Stored data entries
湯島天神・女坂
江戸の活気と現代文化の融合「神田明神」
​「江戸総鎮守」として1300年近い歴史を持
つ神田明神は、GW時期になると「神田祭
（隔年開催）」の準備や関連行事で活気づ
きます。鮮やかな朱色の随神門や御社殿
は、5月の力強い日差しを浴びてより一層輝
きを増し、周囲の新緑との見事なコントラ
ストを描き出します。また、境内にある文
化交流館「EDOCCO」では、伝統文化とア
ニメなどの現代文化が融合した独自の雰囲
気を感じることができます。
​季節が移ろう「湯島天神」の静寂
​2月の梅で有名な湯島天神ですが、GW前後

_What is needed_: Repeat the records exactly, including every line.

_Task response_:
湯島天神・女坂
江戸の活気と現代文化の融合「神田明神」
​「江戸総鎮守」として1300年近い歴史を持
つ神田明神は、GW時期になると「神田祭
（隔年開催）」の準備や関連行事で活気づ
きます。鮮やかな朱色の随神門や御社殿
は、5月の力強い日差しを浴びてより一層輝
きを増し、周囲の新緑との見事なコントラ
ストを描き出します。また、境内にある文
化交流館「EDOCCO」では、伝統文化とア
ニメなどの現代文化が融合した独自の雰囲
気を感じることができます。
​季節が移ろう「湯島天神」の静寂
​2月の梅で有名な湯島天神ですが、GW前後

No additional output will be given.